THE HEAD of the Salvation Army in Whanganui says he fears for the vulnerable in the city while the Government continues to flog off its housing stock.

Major Glen Anderson said every week his staff dealt with accommodation issues, yet all the while central government was getting rid of state housing stock at fire sale prices, with no regard for the impact that was having. His comments follow the release of the Salvation Army's annual "state of the nation" report this week.

Now in its ninth year, the report examines a range of indicators to highlight good and bad aspects of the nation's social and economic conditions.

It said improvements in some social outcomes were thinly spread and were sometimes the result of government agencies changing their targets, rather than real improvement in social wellbeing.


"The nation still does not take the damage caused by child poverty and homelessness seriously enough," its authors said.

Mr Anderson said houses were still relatively affordable in Whanganui, but a good number of people would never be able to secure one.

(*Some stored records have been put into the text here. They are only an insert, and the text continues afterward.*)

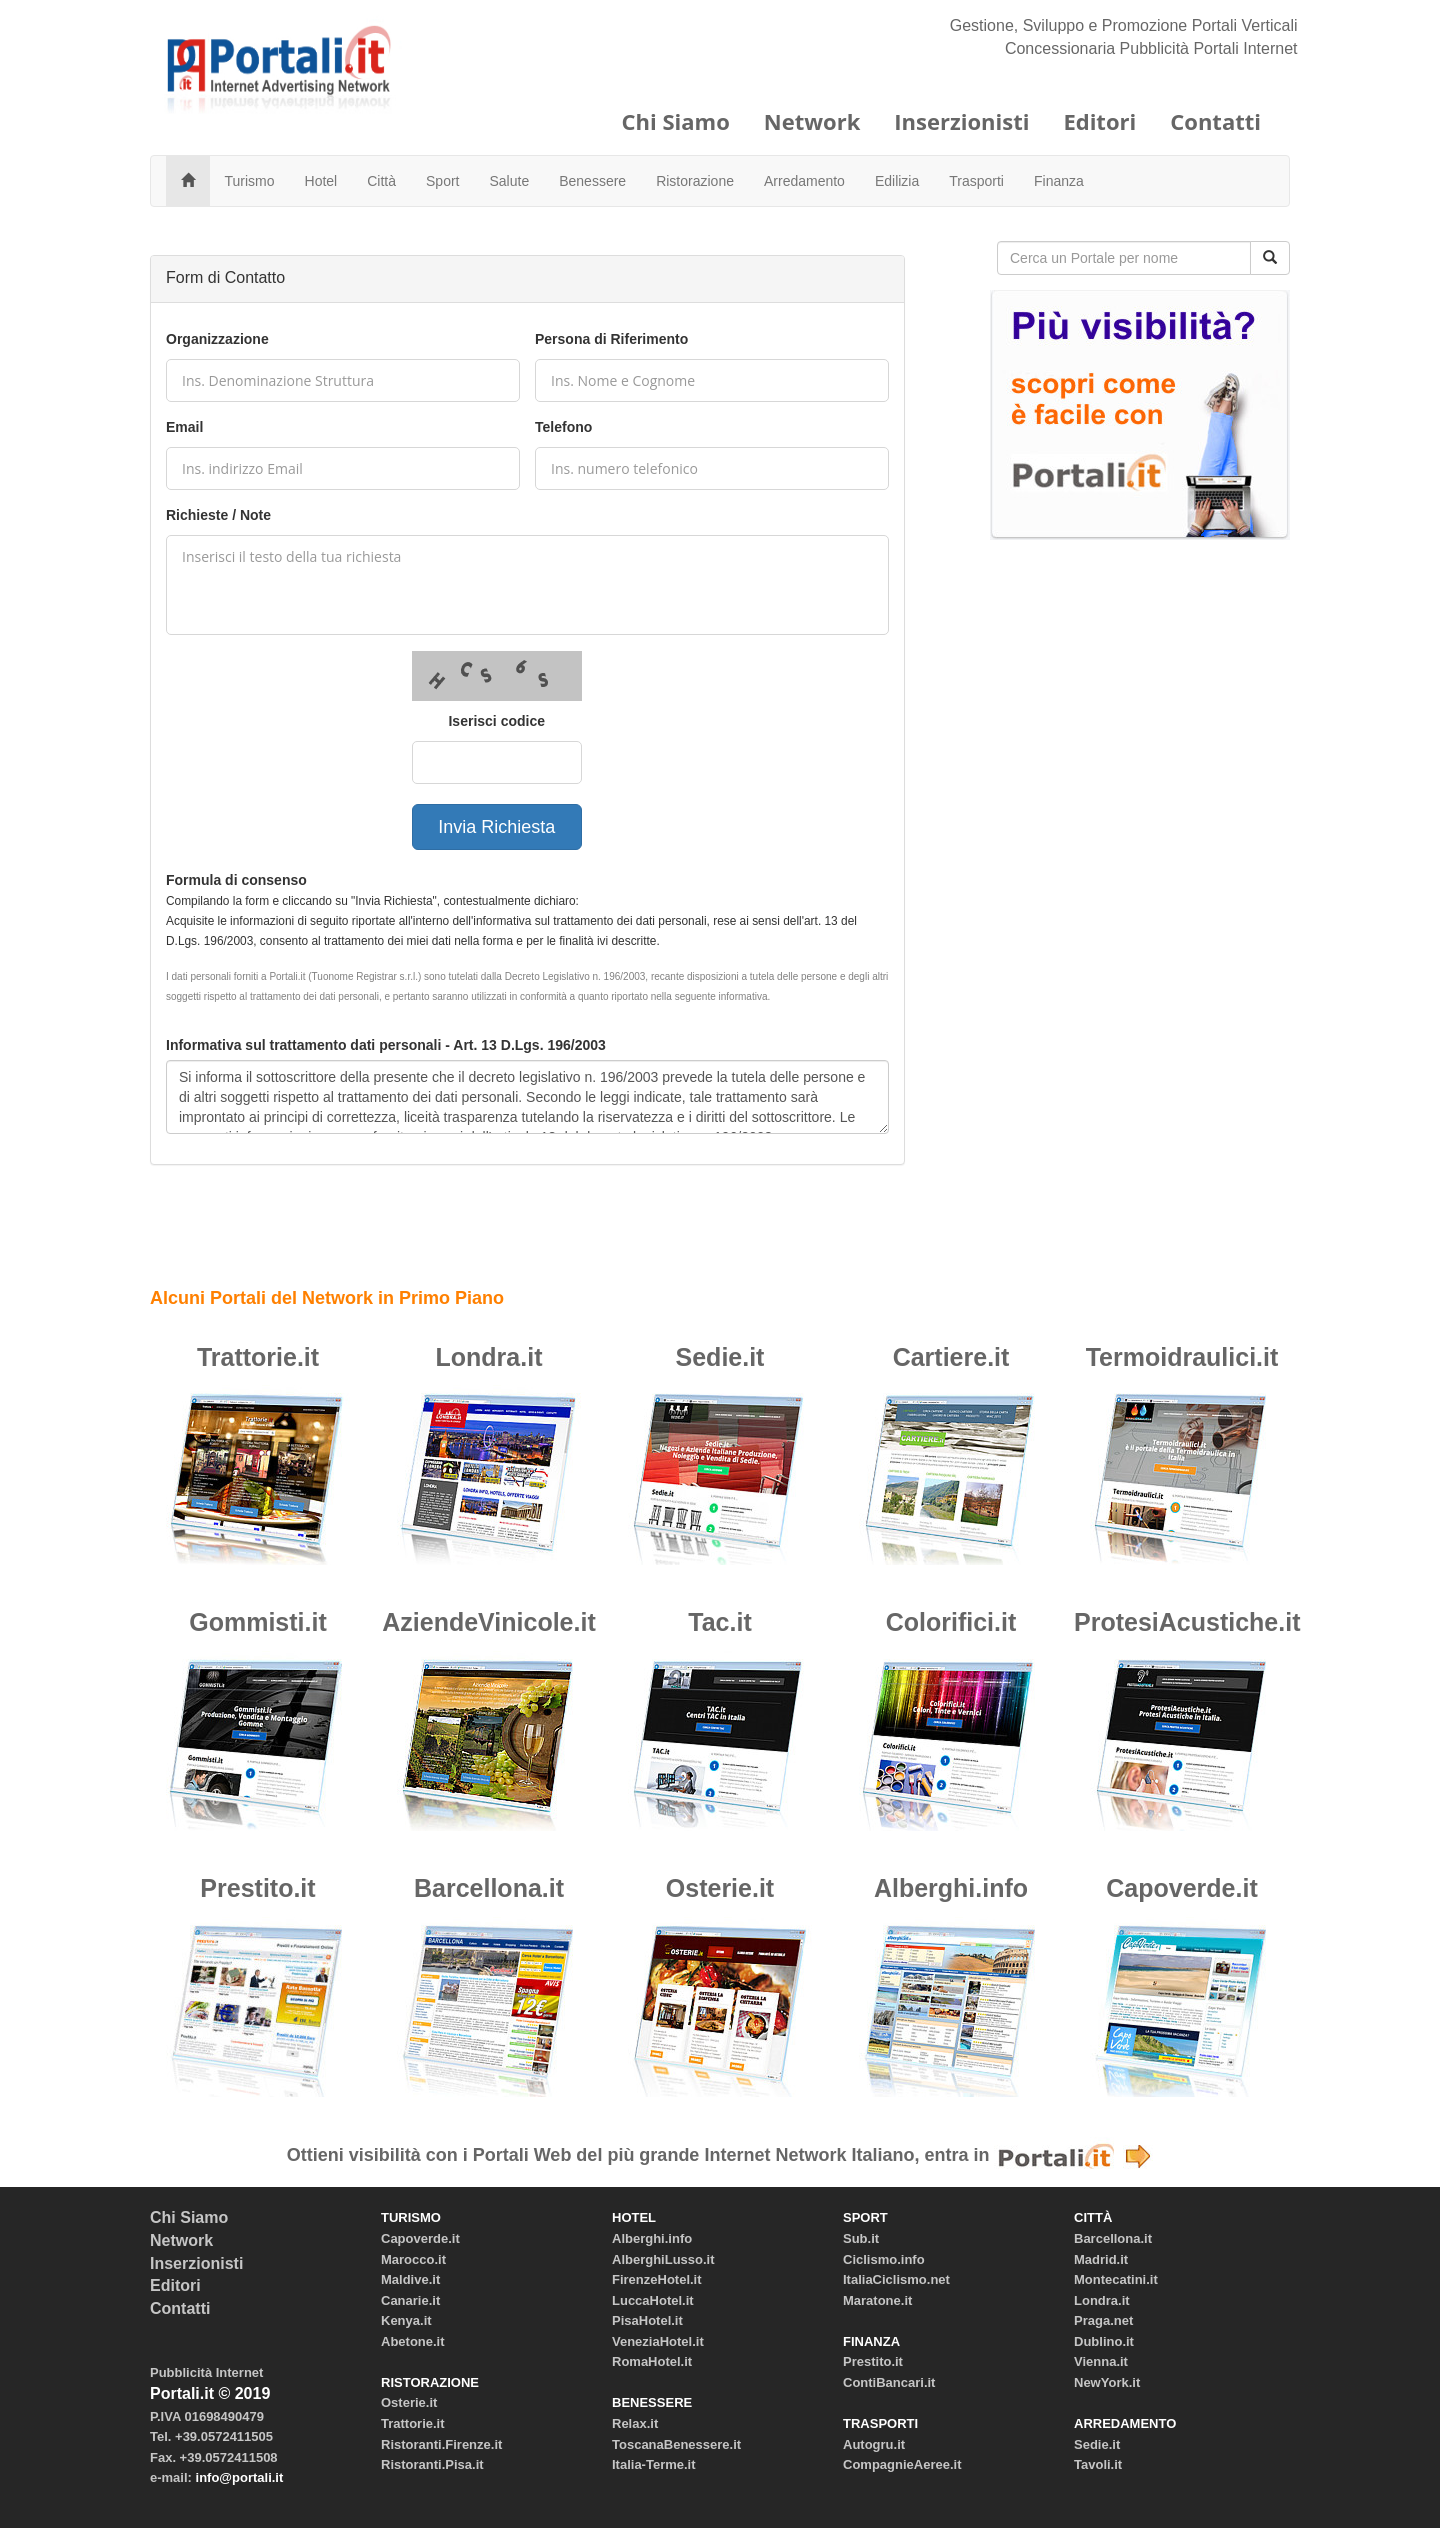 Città (381, 181)
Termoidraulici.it (1182, 1357)
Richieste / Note (218, 515)
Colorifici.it (951, 1622)
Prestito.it (257, 1888)
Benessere (592, 181)
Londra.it (489, 1357)
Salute (510, 181)
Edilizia (897, 181)
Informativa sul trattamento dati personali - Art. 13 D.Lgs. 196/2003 (386, 1045)
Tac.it (719, 1622)
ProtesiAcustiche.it (1187, 1622)
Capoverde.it (1181, 1888)
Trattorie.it (258, 1357)
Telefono (563, 427)
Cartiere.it (951, 1357)
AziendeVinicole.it (488, 1622)
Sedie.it (720, 1357)
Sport (442, 181)
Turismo (250, 181)
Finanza (1059, 181)
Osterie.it (720, 1888)
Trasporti (976, 181)
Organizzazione (217, 339)
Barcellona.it (489, 1888)
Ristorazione (695, 181)
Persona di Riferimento (611, 339)
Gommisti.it (258, 1622)
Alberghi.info (951, 1888)
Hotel (321, 181)
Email (184, 427)
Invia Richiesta (496, 827)
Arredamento (804, 181) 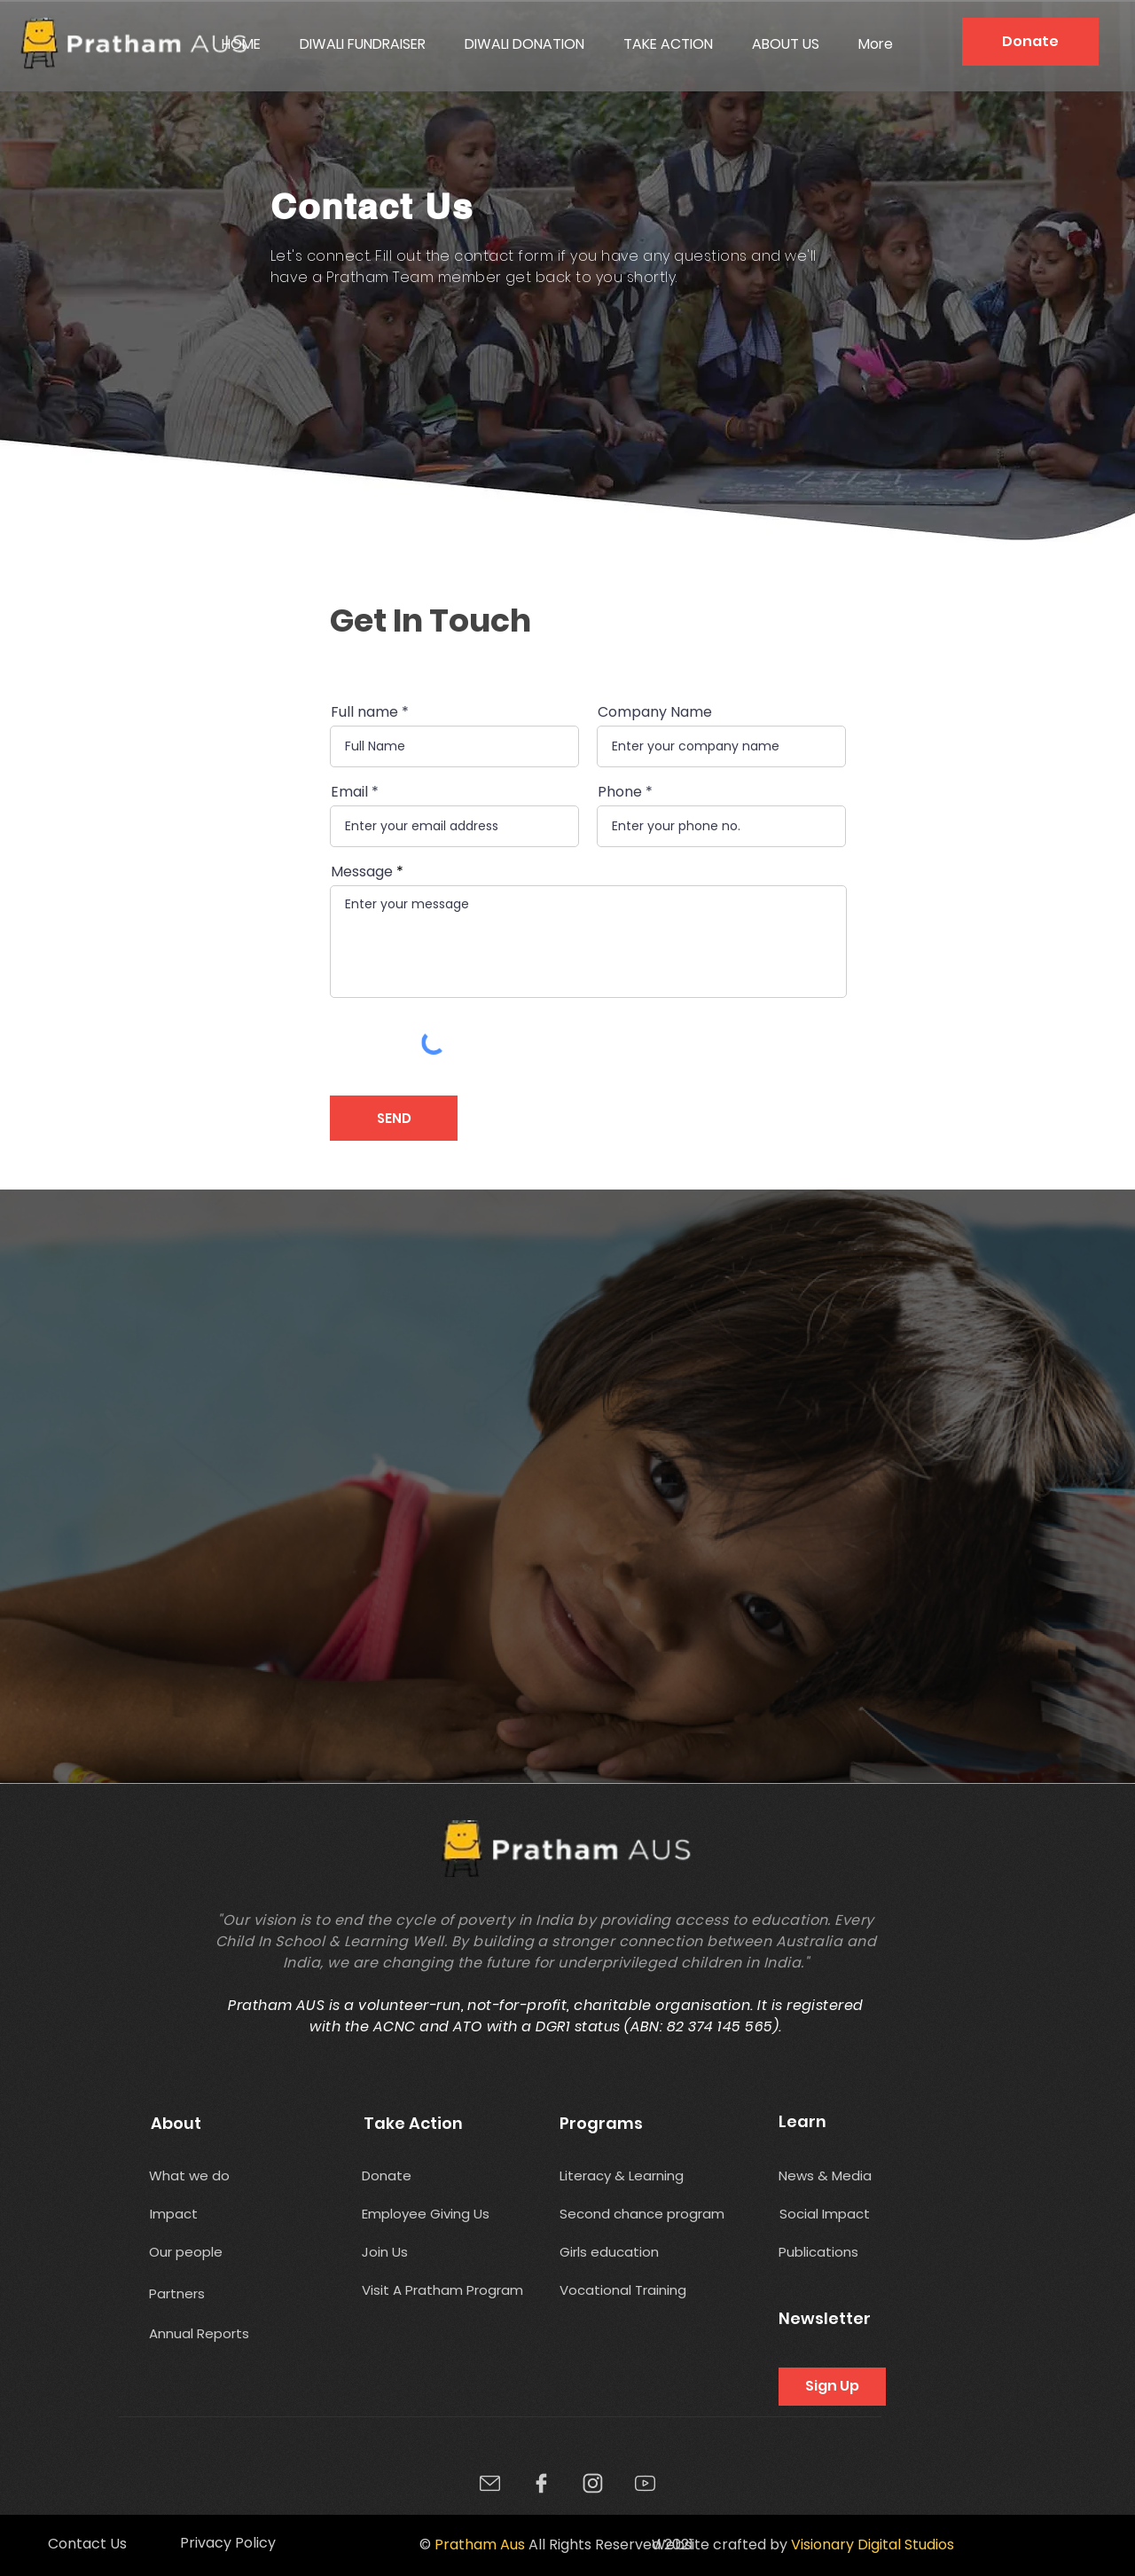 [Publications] (845, 2252)
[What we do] (194, 2175)
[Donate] (1030, 42)
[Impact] (174, 2213)
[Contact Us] (87, 2544)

As a member of the city's emergency housing trust he was concerned with Housing NZ selling off its properties. "It leaves the vulnerable ones needing housing, with nowhere to go. Housing NZ will direct them to the private sector. These are people who might be getting $220 a week, yet renting from the private sector could cost them $160-$170 a week," he said.

"They're flogging off homes almost below cost, but it's an approach which is directly affecting private homes owned in those neighbourhoods. When you're flogging off houses at $40,000 you've got no concern for the effect that has on the private housing stock in that area."

It represented Housing NZ's "strategic and intentional withdrawal" from the provinces to release resources for the main centres. Mr Anderson said itinerant people arrived in Whanganui "thinking all their dreams are going to be met" but they ran into housing issues. "Because of Whanganui's affordability it's attracting the vulnerable people who come here thinking there are prospects. But for prospects you need work."

Another concern was the city's elderly, and he worried about the district council's talk of quitting its pensioner housing portfolio.

"Pensioner housing is not a core service of council, but it's a necessary one, because if council doesn't pick that up for some of the most vulnerable elderly, who does?"